Here the blue line is the estimated values, the blue shaded area shows the 80% confidence interval, and the gray area shows the 95% confidence interval.

Change days_forecast to, see how the predictions would vary.

10. Get predicted values

What is the predicted value on Nov. 10, 2020? And What is the predicted value on Nov. 30, 2020?

Report estimated values and their 80% confidence intervals.

# Get predicted values on Nov 10, 2020
day_forward <- yday(as.Date("2020-11-10")) - yday(Date_end)
exp(forecast_30days$mean[day_forward])
exp(forecast_30days$lower[day_forward,1])
exp(forecast_30days$upper[day_forward,1])

# Get predicted values on Nov 30, 2020
day_forward <- yday(as.Date("2020-11-30")) - yday(Date_end)
exp(forecast_30days$mean[day_forward])
exp(forecast_30days$lower[day_forward,1])
exp(forecast_30days$upper[day_forward,1])

11. Verify the predictions

Now download the latest data from ECDC, compute the global total number of new cases of COVID-19 on Nov. 10, 2020 and Nov. 30, 2020 .

Compare this number with the predicted value from the previous step.
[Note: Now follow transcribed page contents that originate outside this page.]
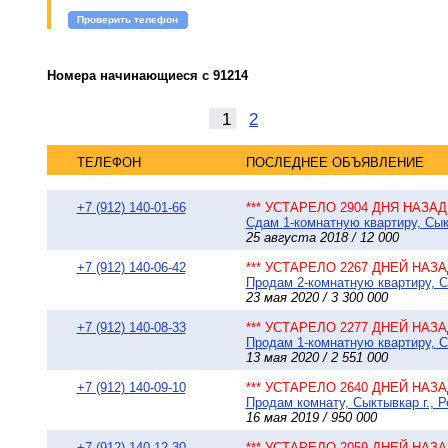
Проверить телефон
Номера начинающиеся с 91214
1
2
ТЕЛЕФОН
ПОСЛЕДНЕЕ ОБЪЯВЛЕНИЕ
+7 (912) 140-01-66
*** УСТАРЕЛО 2904 ДНЯ НАЗАД 
Сдам 1-комнатную квартиру, Сыкт
25 августа 2018 / 12 000
+7 (912) 140-06-42
*** УСТАРЕЛО 2267 ДНЕЙ НАЗАД
Продам 2-комнатную квартиру, Сы
23 мая 2020 / 3 300 000
+7 (912) 140-08-33
*** УСТАРЕЛО 2277 ДНЕЙ НАЗАД
Продам 1-комнатную квартиру, Сы
13 мая 2020 / 2 551 000
+7 (912) 140-09-10
*** УСТАРЕЛО 2640 ДНЕЙ НАЗАД
Продам комнату, Сыктывкар г., 
16 мая 2019 / 950 000
+7 (912) 140-12-30
*** УСТАРЕЛО 2059 ДНЕЙ НАЗАД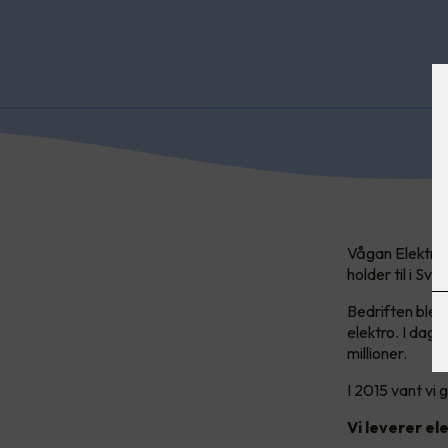
Vågan Elektro A
holder til i 
Bedriften ble e
elektro. I dag 
millioner.
I 2015 vant vi 
Vi leverer el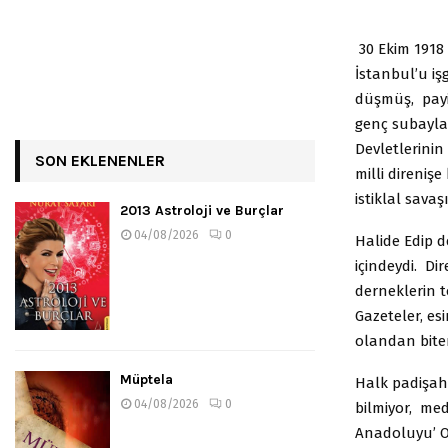
30 Ekim 1918 İ
İstanbul’u iş
düşmüş, payi
genç subaylar
Devletlerinin 
SON EKLENENLER
milli direnişe
istiklal sava
2013 Astroloji ve Burçlar
04/08/2026
0
Halide Edip de
içindeydi. Di
derneklerin t
Gazeteler, es
olandan bite
Müptela
Halk padişahı
04/08/2026
0
bilmiyor, mede
Anadoluyu’ O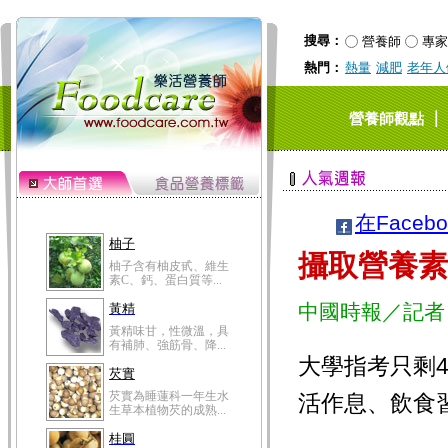
搜尋：
營養師
專家
熱門：
熱量
減肥
老年人
｜
營養師觀點
在Faceb
柚子
攝取營養素
柚子含有柚皮甙、維生
素C、鈣、蛋白質等...
中國時報／記者
黃精
黃精味甘，性微溫，具
有補肺、強筋骨、降...
大學指考只剩
芡實
芡實為睡蓮科一年生水
活作息、飲食
生草本植物芡的成熟...
桂圓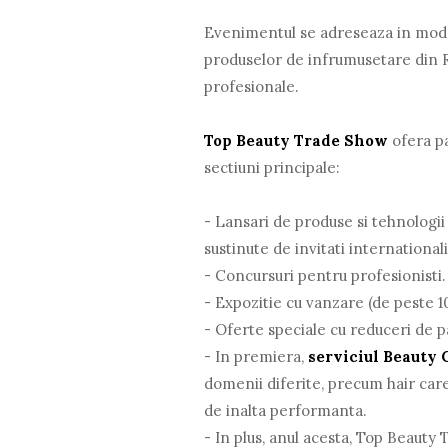
Evenimentul se adreseaza in mod s
produselor de infrumusetare din 
profesionale.
Top Beauty Trade Show
ofera pa
sectiuni principale:
- Lansari de produse si tehnologii
sustinute de invitati internationali
- Concursuri pentru profesionisti.
- Expozitie cu vanzare (de peste 
- Oferte speciale cu reduceri de 
- In premiera,
serviciul Beauty 
domenii diferite, precum hair care
de inalta performanta.
- In plus, anul acesta, Top Beauty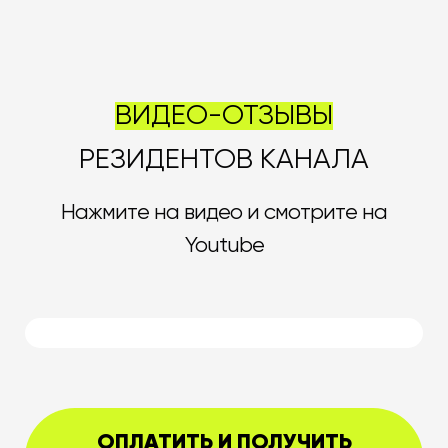
ВИДЕО-ОТЗЫВЫ
РЕЗИДЕНТОВ КАНАЛА
Нажмите на видео и смотрите на
Youtube
ОПЛАТИТЬ И ПОЛУЧИТЬ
Do you get a reasonable prediction?

12. [optional] Even more: Fit a SARIMA model

In fact, the global_cases_ts_log shows weekly cycles, this is not well considered in the model. You can make an even better ARIMA model by removing this pattern, or by fitting a SARIMA model, where “S” stands for seasonal. Look at package sarima for more.